Tanium has implemented several mitigating controls within Comply to enable customers to use this feature while limiting the risk they are exposed to. The following section documents the security best practices when using remote authenticated scans and how users may configure RAS to best mitigate risk.

  1. First and foremost, Tanium recommends that customers prefer local scans over remote scans. If an endpoint can be managed by the Tanium Client, installing the Tanium Client on this endpoint is the preferred and most secure way.

  2. When setting up credentials for RAS assessments, it is recommended you select SSH Key as opposed to Password when possible. The risk associated with a malicious actor stealing a public key is negligible compared to stealing a password. Currently, SSH authentication is only available for non-Windows endpoints.

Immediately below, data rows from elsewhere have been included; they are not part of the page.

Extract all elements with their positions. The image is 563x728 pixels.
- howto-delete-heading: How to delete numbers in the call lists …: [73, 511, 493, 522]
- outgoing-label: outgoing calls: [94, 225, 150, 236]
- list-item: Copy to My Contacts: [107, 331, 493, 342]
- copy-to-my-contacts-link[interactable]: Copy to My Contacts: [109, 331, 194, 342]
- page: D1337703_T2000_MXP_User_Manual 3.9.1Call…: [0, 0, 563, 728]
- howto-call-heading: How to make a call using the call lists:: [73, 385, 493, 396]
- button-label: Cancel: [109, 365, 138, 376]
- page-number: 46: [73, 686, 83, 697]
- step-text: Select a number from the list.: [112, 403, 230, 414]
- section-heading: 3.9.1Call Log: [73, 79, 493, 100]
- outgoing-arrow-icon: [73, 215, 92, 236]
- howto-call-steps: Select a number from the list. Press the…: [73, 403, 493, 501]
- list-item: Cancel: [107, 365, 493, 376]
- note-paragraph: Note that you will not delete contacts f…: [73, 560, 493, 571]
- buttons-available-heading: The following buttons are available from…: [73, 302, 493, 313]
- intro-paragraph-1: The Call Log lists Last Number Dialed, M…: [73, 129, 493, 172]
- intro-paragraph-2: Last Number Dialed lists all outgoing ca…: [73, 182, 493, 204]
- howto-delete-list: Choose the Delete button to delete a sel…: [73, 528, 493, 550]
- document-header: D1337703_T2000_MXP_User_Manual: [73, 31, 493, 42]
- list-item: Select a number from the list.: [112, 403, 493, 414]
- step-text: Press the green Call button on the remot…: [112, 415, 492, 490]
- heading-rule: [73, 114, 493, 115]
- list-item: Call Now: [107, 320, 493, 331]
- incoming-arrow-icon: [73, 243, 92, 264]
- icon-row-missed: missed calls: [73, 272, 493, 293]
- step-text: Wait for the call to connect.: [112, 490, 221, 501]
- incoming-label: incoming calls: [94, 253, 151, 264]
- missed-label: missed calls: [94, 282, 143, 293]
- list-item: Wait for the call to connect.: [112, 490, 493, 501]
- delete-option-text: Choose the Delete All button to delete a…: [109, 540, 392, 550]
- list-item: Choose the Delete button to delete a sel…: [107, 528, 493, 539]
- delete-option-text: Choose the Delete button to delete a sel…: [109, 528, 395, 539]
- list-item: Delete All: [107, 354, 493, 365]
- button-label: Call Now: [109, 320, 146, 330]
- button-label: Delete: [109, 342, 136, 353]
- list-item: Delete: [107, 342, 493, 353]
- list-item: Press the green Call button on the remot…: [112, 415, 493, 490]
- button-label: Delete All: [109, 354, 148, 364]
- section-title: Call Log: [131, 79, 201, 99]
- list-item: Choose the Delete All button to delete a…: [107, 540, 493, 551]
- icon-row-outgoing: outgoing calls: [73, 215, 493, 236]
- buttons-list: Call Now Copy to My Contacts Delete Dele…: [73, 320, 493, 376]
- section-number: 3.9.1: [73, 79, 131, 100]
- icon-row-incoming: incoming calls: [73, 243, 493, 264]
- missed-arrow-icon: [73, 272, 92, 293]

  3. When using SSH Keys and password credentials (non-Windows) for RAS assessments, it is recommended you also use fingerprint comparison enabled using the Trust on First Use check box on the assessment page. With this feature, Comply trusts an endpoint on the first connection and collects the SSH fingerprint. The endpoint must then present the same SSH fingerprint on every future connection or Comply will log an error that the fingerprint has changed and the endpoint may be compromised. Endpoints with fingerprint mismatch errors are not scanned.

  4. You should regularly rotate passwords used for remote authenticated scans, but do not reuse those credentials for endpoints that are not targeted by RAS to limit the extent of horizontal pivot.

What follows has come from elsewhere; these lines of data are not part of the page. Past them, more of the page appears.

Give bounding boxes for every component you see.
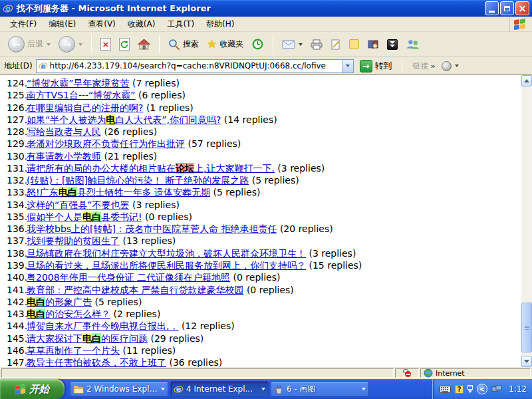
highlighted-term: 电 xyxy=(59,187,68,198)
menu-favorites[interactable]: 收藏(A) xyxy=(122,17,162,32)
plugin-button[interactable] xyxy=(439,59,462,73)
edit-button[interactable] xyxy=(328,37,344,52)
privacy-panel xyxy=(395,368,419,378)
topic-number: 141. xyxy=(7,285,27,295)
topic-link[interactable]: 假如半个人是电白县委书记! xyxy=(27,211,142,222)
address-dropdown-button[interactable] xyxy=(342,60,353,72)
topic-row: 128.写给当政者与人民 (26 replies) xyxy=(7,126,532,138)
topic-link[interactable]: 电白的治安怎么样？ xyxy=(27,309,110,319)
topic-row: 145.请大家探讨下电白的医疗问题 (29 replies) xyxy=(7,333,532,345)
history-button[interactable] xyxy=(249,36,267,53)
address-label: 地址(D) xyxy=(4,61,33,72)
address-url-input[interactable] xyxy=(50,61,342,72)
stop-button[interactable]: × xyxy=(98,36,114,53)
folder-icon xyxy=(73,385,84,394)
keyboard-tray-icon[interactable] xyxy=(440,386,451,393)
topic-link[interactable]: 在哪里编辑自己的注册的啊? xyxy=(27,102,143,113)
topic-link[interactable]: 南方TVS1台---“博贺水霸” xyxy=(27,90,136,100)
language-bar-restore-icon[interactable] xyxy=(467,385,473,393)
taskbtn-windows-explorer[interactable]: 2 Windows Explorer xyxy=(70,381,168,397)
go-button[interactable]: → 转到 xyxy=(357,59,395,73)
taskbar: 开始 2 Windows Explorer e 4 Internet Expl.… xyxy=(0,379,532,399)
forward-button[interactable]: → xyxy=(56,34,85,55)
back-button[interactable]: ← 后退 xyxy=(5,34,53,55)
topic-link[interactable]: 教导主任害怕被砍杀，不敢上班了 xyxy=(27,357,166,367)
reply-count: (12 replies) xyxy=(178,321,234,331)
topic-link[interactable]: 有事请教小学教师 xyxy=(27,151,101,162)
search-icon xyxy=(168,39,180,51)
menu-edit[interactable]: 编辑(E) xyxy=(43,17,82,32)
restore-button[interactable] xyxy=(500,1,514,15)
ime-help-icon[interactable]: ? xyxy=(455,385,464,394)
topic-row: 127.如果“半个人被选为电白人大代表”,你们同意吗? (14 replies) xyxy=(7,114,532,126)
svg-text:e: e xyxy=(41,62,45,70)
topic-link[interactable]: 草草再制作了一个片头 xyxy=(27,345,120,356)
topic-link[interactable]: 我学校bbs上的[转帖]：茂名市中医院草菅人命 拒绝承担责任 xyxy=(27,223,277,234)
topic-link[interactable]: 请把所有的局的办公大楼的相片贴在论坛上,让大家鞭打一下. xyxy=(27,163,275,174)
print-button[interactable] xyxy=(308,37,325,52)
scroll-up-button[interactable] xyxy=(521,75,532,86)
taskbtn-internet-explorer[interactable]: e 4 Internet Expl... xyxy=(170,381,269,397)
back-label: 后退 xyxy=(27,39,43,50)
links-bar[interactable]: 链接 » xyxy=(413,61,436,72)
menu-view[interactable]: 查看(V) xyxy=(82,17,122,32)
topic-number: 147. xyxy=(7,357,27,367)
mail-dropdown-icon xyxy=(299,43,303,46)
notes-button[interactable] xyxy=(346,37,362,51)
reply-count: (0 replies) xyxy=(243,285,293,295)
reply-count: (36 replies) xyxy=(166,357,222,367)
topic-link[interactable]: “博贺水霸”早年家境贫苦 xyxy=(27,78,130,88)
home-button[interactable] xyxy=(135,37,153,52)
topic-link[interactable]: 这样的“百强县”不要也罢 xyxy=(27,200,130,210)
topic-row: 137.找到要帮助的贫困生了 (13 replies) xyxy=(7,235,532,247)
vertical-scrollbar[interactable] xyxy=(521,75,532,367)
scrollbar-thumb[interactable] xyxy=(521,303,532,352)
search-button[interactable]: 搜索 xyxy=(166,37,201,53)
start-button[interactable]: 开始 xyxy=(0,379,65,399)
topic-link[interactable]: 教育部：严控高中建校成本 严禁自行贷款建豪华校园 xyxy=(27,285,243,295)
menu-tools[interactable]: 工具(T) xyxy=(161,17,200,32)
messenger-button[interactable] xyxy=(403,37,422,52)
topic-number: 140. xyxy=(7,272,27,283)
refresh-button[interactable] xyxy=(116,36,132,53)
topic-row: 129.老潘对沙琅政府不负责任行为作出批评 (57 replies) xyxy=(7,138,532,150)
references-button[interactable] xyxy=(364,37,382,52)
toolbar-separator xyxy=(159,35,160,54)
forward-dropdown-icon xyxy=(78,43,82,46)
edit-icon xyxy=(331,39,341,50)
reply-count: (13 replies) xyxy=(120,235,176,246)
highlighted-term: 论坛 xyxy=(176,163,194,174)
topic-link[interactable]: 旦场的看过来，旦场派出所将便民利民服务放到网上，你们支持吗？ xyxy=(27,260,306,271)
topic-number: 136. xyxy=(7,223,27,234)
topic-link[interactable]: 怒!广东电白县烈士牺牲一年多 遗体安葬无期 xyxy=(27,187,210,198)
topic-link[interactable]: 如果“半个人被选为电白人大代表”,你们同意吗? xyxy=(27,114,221,125)
topic-row: 131.请把所有的局的办公大楼的相片贴在论坛上,让大家鞭打一下. (3 repl… xyxy=(7,163,532,175)
highlighted-term: 电 xyxy=(82,333,92,344)
topic-link[interactable]: 找到要帮助的贫困生了 xyxy=(27,235,120,246)
close-button[interactable]: × xyxy=(515,1,529,15)
topic-link[interactable]: 电白的形象广告 xyxy=(27,297,92,307)
favorites-button[interactable]: ★ 收藏夹 xyxy=(204,37,246,52)
network-tray-icon[interactable] xyxy=(491,385,502,393)
topic-link[interactable]: 写给当政者与人民 xyxy=(27,126,101,137)
download-manager-button[interactable] xyxy=(384,37,400,52)
taskbtn-paint[interactable]: 6 - 画图 xyxy=(271,381,369,397)
tray-collapse-icon[interactable]: < xyxy=(477,384,487,394)
topic-list: 124.“博贺水霸”早年家境贫苦 (7 replies)125.南方TVS1台-… xyxy=(0,75,532,367)
topic-link[interactable]: 博贺自来水厂事件今晚电视台报出,， xyxy=(27,321,178,331)
status-bar: Internet xyxy=(0,367,532,379)
topic-row: 147.教导主任害怕被砍杀，不敢上班了 (36 replies) xyxy=(7,357,532,367)
mail-button[interactable] xyxy=(279,38,305,51)
topic-link[interactable]: 老潘对沙琅政府不负责任行为作出批评 xyxy=(27,138,185,149)
topic-link[interactable]: 粤2008年停用一代身份证 二代证像须在户籍地照 xyxy=(27,272,230,283)
menu-help[interactable]: 帮助(H) xyxy=(200,17,240,32)
topic-link[interactable]: (转贴)：[贴图]触目惊心的污染！ 断子绝孙的发展之路 xyxy=(27,175,249,186)
topic-link[interactable]: 旦场镇政府在我们村庄旁建立大型垃圾池，破坏人民群众环境卫生！ xyxy=(27,248,306,259)
topic-number: 146. xyxy=(7,345,27,356)
scroll-down-button[interactable] xyxy=(521,356,532,367)
menu-file[interactable]: 文件(F) xyxy=(4,17,43,32)
topic-link[interactable]: 请大家探讨下电白的医疗问题 xyxy=(27,333,148,344)
topic-number: 125. xyxy=(7,90,27,100)
minimize-button[interactable] xyxy=(485,1,499,15)
addressbar-separator xyxy=(402,59,402,72)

  5. Avoid attempting a large number of authentications against individual endpoints (the kitchen sink approach). If there is one malicious endpoint on your network, and you have an assessment that contains 100 password credentials, the scan could potentially try all those credentials against the malicious endpoint and then all 100 of those credentials are compromised. This approach could also have performance implications. Instead, plan your assessments in a logical, purposeful way that uses a targeted, limited number of credentials for each scan. For example, you could group routers together in one assessment, configure one credential list for the group, and not use this list for other assessments.

  6. Avoid usage of the Include newly discovered endpoints on recurring scans option when feasible. By default, if scans are recurring, Comply only scans endpoints that were reachable during the initial scan. If new endpoints come online, they are not scanned unless you change the assessment's targeting or select to automatically include new endpoints. This means that even if an attacker gains unauthorized network access, Comply scans will not automatically send credentials to the attacker controlled endpoint unless a Tanium user instructs it to do so. While this option has the benefit of not having to change the configuration if a new endpoint comes online, it introduces a significant risk as you are going to authenticate against an attacker’s endpoint and compromise your credentials.